[Saved entries]
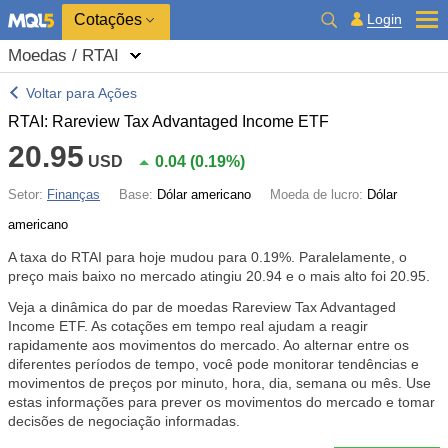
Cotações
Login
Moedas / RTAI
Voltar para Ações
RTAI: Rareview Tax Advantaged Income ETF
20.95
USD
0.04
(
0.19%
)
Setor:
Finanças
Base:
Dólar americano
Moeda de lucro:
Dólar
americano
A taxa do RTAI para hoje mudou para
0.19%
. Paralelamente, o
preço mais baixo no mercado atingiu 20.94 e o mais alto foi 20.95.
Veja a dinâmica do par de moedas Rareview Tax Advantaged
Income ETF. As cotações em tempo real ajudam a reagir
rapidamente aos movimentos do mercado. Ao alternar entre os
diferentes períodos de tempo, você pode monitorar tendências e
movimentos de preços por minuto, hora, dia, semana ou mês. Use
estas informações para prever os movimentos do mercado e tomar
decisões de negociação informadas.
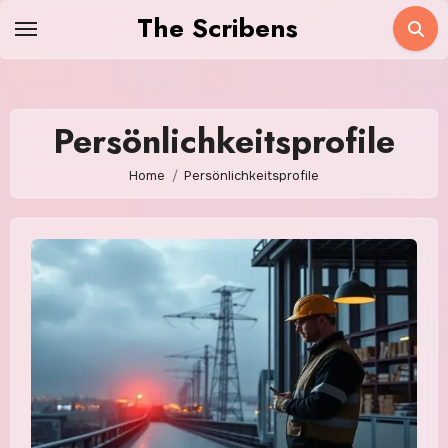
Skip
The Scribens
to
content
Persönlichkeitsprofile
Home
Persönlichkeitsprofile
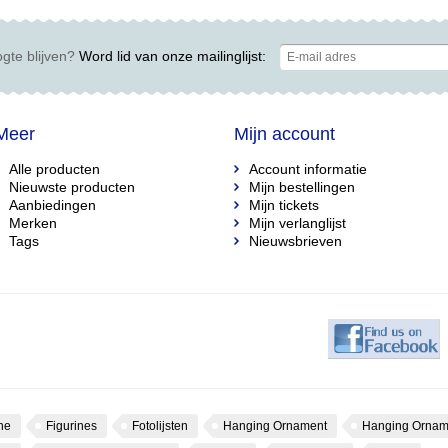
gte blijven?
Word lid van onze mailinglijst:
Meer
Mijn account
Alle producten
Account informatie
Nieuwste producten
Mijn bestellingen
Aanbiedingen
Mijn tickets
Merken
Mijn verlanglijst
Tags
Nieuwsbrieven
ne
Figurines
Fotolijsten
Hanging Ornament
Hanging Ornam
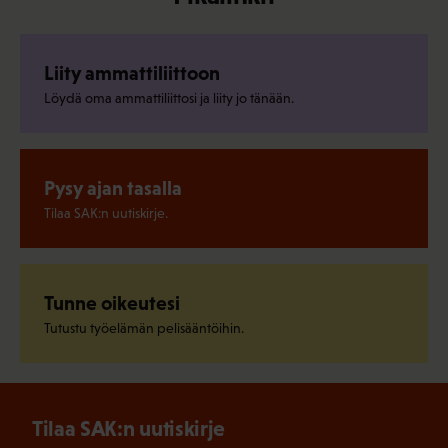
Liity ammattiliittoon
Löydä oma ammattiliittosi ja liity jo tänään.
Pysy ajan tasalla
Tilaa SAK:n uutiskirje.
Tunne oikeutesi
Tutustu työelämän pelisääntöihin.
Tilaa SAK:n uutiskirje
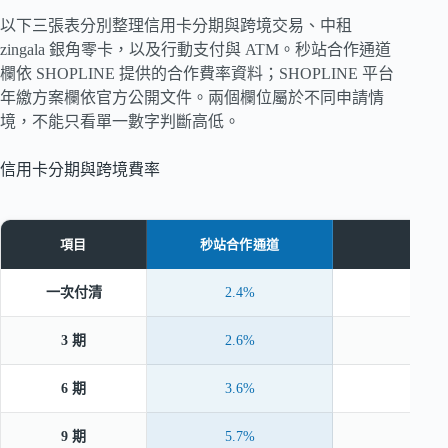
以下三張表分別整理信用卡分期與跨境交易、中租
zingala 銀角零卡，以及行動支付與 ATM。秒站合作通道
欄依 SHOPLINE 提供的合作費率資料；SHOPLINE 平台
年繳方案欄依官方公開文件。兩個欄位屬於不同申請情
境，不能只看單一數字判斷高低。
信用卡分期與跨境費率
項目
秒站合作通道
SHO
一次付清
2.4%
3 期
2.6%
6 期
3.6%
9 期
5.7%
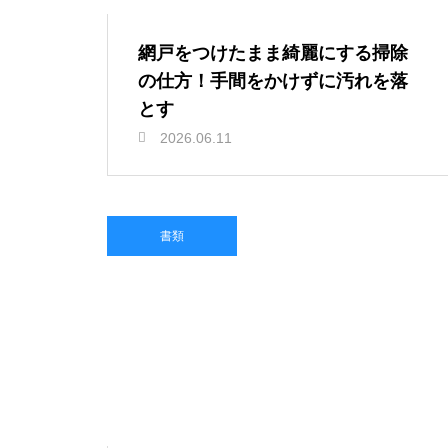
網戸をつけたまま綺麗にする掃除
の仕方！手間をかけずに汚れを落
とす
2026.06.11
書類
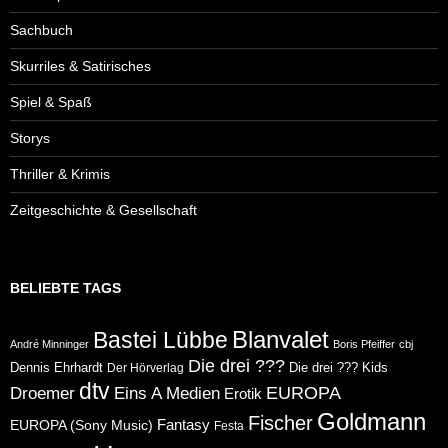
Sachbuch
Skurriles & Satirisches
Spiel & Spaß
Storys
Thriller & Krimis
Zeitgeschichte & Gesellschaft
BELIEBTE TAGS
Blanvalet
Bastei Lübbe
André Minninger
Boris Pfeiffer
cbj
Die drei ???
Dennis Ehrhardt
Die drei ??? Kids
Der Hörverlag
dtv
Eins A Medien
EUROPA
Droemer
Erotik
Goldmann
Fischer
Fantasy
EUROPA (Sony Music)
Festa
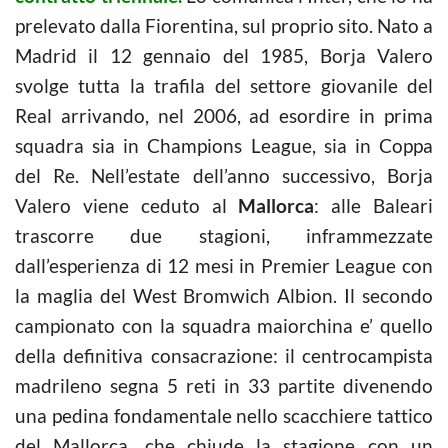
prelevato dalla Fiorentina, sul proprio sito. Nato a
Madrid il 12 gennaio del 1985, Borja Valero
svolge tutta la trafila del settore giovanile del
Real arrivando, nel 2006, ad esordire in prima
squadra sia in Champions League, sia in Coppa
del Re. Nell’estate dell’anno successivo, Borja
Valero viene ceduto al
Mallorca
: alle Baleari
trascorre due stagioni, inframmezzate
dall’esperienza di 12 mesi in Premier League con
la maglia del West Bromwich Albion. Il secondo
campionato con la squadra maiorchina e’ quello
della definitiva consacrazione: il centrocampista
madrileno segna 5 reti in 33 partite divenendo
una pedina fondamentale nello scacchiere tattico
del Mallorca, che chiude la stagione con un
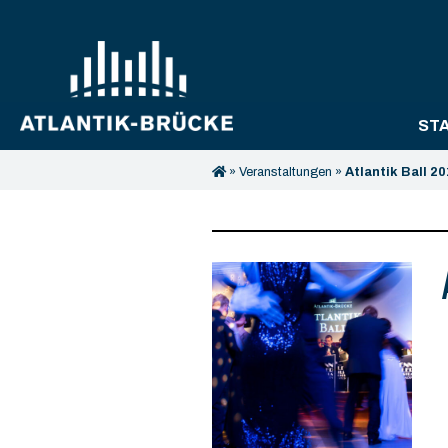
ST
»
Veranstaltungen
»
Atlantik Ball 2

▶ EXERCISE GOAL
Transcribe the records above from the line holding "Dólar americano" down to the line holding "Veja a dinâmica", inclusive, without adding anything.

▶ EXERCISE OUTPUT
Dólar americano
Moeda de lucro:
Dólar
americano
A taxa do RTAI para hoje mudou para
0.19%
. Paralelamente, o
preço mais baixo no mercado atingiu 20.94 e o mais alto foi 20.95.
Veja a dinâmica do par de moedas Rareview Tax Advantaged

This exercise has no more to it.